Input records section start

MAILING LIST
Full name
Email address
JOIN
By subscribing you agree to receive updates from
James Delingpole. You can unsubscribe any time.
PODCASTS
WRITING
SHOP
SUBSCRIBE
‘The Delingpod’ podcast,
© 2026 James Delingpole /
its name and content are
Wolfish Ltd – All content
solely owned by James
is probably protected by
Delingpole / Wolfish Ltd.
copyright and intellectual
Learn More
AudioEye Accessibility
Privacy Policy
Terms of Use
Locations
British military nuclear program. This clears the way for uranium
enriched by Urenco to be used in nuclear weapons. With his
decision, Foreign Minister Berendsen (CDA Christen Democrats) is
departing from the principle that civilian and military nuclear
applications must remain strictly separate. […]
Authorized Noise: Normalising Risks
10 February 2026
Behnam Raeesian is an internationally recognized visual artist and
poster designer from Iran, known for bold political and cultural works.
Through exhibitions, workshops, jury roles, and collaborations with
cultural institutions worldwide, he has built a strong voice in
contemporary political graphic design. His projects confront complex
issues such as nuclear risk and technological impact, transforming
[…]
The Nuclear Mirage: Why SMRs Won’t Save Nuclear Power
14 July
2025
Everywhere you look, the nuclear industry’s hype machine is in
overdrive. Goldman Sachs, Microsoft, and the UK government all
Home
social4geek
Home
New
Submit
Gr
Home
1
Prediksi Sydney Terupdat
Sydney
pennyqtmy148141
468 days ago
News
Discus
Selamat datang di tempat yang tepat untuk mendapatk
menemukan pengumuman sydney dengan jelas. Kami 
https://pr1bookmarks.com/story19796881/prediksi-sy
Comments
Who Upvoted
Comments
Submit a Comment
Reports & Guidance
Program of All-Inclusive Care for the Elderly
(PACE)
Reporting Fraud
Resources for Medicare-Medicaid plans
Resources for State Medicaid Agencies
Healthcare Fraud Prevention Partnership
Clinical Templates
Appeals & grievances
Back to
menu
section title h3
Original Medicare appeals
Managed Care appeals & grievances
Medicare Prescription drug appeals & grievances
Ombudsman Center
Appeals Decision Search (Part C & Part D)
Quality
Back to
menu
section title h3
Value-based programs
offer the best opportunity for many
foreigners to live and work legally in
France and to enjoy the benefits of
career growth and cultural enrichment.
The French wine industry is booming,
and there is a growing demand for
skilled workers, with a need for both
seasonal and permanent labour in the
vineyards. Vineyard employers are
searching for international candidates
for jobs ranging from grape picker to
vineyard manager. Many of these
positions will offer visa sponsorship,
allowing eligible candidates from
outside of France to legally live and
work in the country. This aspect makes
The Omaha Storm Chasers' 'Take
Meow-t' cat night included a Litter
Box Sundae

Input records section end
Input records section start

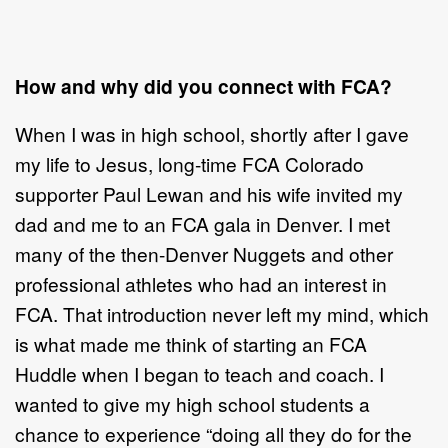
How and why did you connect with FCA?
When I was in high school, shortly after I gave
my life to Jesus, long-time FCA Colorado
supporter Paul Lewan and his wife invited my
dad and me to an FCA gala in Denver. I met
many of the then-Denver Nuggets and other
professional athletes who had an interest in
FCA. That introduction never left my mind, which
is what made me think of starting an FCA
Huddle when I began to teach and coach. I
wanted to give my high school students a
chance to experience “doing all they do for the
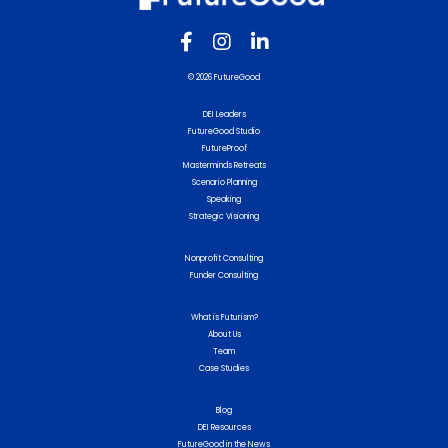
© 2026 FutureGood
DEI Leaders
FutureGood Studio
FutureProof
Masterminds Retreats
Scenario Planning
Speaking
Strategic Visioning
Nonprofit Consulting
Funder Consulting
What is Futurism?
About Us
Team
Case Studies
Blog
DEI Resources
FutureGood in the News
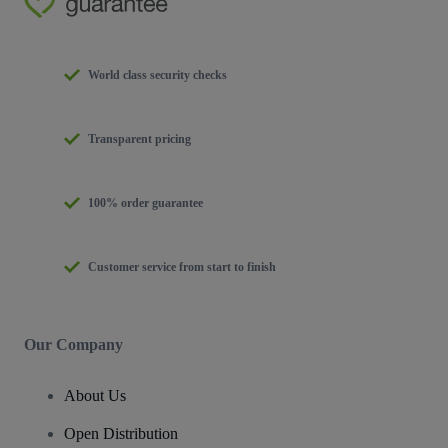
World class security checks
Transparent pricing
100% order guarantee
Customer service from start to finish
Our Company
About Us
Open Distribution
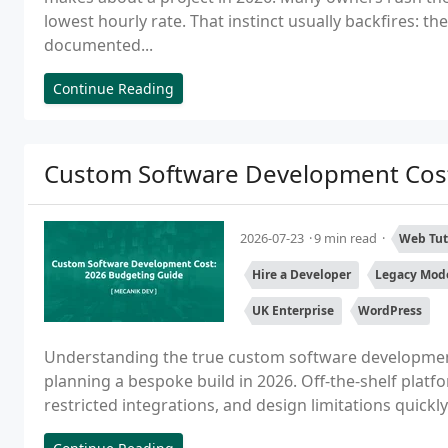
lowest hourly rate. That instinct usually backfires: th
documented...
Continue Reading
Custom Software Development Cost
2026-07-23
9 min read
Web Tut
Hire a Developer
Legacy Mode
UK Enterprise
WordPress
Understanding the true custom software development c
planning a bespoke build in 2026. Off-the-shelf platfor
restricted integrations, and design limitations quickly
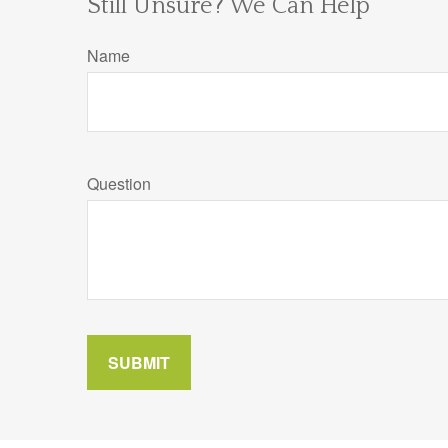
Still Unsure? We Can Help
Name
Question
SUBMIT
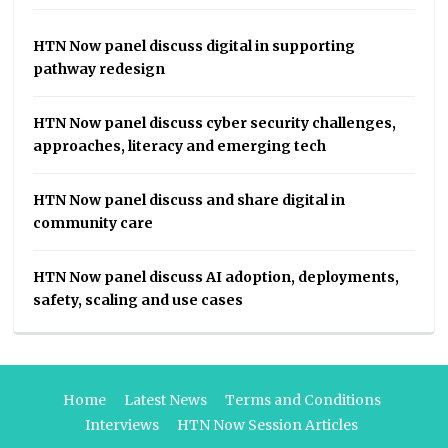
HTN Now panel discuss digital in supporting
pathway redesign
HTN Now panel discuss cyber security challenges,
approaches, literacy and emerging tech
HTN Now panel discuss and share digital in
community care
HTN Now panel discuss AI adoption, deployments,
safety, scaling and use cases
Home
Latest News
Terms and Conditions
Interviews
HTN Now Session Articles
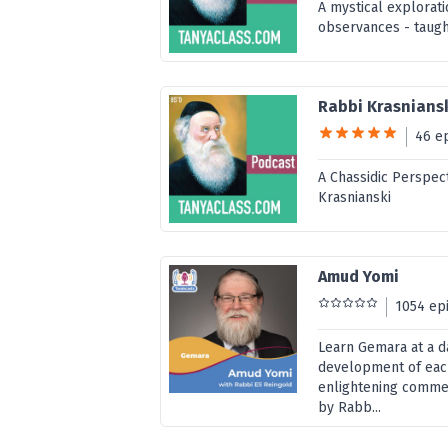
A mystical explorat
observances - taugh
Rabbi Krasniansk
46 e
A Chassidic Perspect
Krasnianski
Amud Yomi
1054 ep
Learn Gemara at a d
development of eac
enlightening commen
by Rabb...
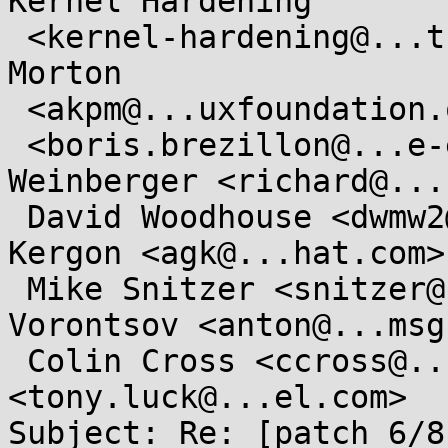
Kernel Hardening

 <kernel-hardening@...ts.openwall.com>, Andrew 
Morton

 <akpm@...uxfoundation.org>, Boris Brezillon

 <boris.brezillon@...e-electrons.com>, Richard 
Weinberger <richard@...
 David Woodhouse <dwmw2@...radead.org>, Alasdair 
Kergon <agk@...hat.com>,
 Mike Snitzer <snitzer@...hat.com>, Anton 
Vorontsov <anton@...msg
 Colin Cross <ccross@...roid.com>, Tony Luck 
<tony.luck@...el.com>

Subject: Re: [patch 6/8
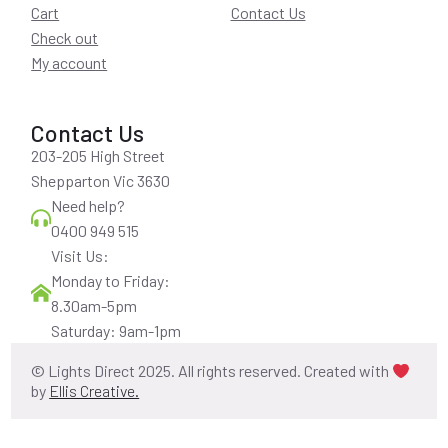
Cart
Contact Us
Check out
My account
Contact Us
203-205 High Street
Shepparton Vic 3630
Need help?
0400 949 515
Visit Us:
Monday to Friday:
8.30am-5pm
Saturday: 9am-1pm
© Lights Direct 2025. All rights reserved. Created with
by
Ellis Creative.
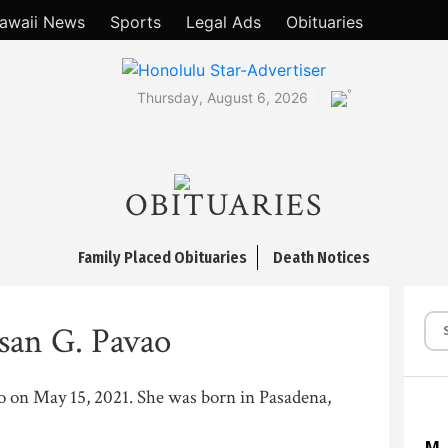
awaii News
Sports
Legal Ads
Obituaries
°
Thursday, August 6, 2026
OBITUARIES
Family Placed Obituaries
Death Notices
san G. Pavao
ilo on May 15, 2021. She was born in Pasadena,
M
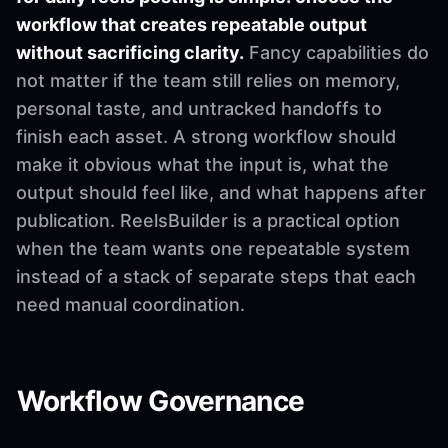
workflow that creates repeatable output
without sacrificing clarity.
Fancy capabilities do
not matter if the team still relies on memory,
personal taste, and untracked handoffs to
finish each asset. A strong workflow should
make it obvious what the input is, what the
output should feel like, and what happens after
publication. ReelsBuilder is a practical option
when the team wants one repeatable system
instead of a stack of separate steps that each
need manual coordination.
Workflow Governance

Input records section end
Input records section start

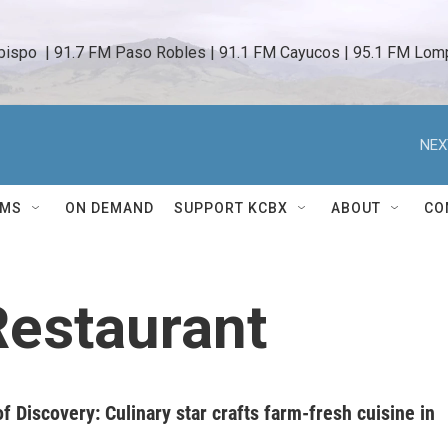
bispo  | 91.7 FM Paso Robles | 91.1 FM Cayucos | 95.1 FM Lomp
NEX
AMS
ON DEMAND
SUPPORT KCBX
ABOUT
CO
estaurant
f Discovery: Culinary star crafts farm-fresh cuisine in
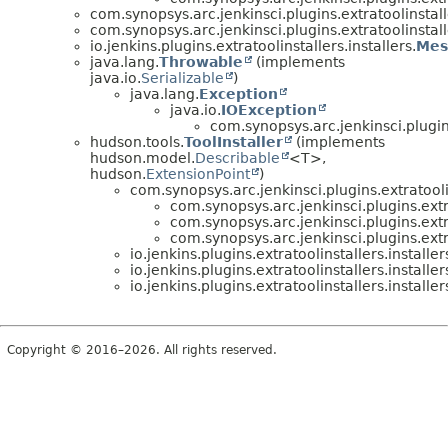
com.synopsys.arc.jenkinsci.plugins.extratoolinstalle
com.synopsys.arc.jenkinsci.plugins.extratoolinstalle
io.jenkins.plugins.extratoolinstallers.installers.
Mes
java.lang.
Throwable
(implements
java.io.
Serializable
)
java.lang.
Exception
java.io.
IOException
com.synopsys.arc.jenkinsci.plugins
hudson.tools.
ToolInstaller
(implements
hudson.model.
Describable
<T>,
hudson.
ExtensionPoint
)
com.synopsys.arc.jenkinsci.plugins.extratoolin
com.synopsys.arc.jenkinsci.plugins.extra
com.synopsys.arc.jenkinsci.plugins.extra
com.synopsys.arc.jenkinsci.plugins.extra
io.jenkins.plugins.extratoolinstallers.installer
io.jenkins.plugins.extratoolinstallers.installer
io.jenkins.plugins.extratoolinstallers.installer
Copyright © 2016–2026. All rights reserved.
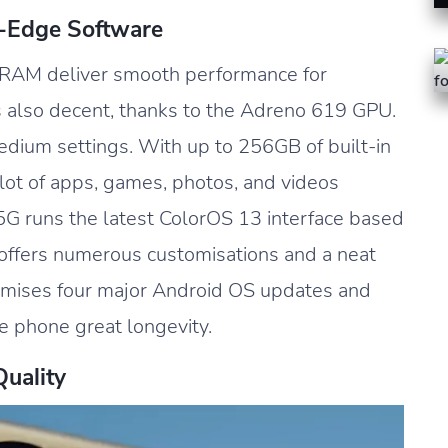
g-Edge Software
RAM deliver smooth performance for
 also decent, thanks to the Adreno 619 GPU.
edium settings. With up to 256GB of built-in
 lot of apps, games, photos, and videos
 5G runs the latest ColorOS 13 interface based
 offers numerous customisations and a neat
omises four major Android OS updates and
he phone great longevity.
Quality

Input records section end

# [Your instructions]
Where a line in the entries holds the word "Wolfish", copy that line.

# [Result of this exercise]
Wolfish Ltd – All content
Delingpole / Wolfish Ltd.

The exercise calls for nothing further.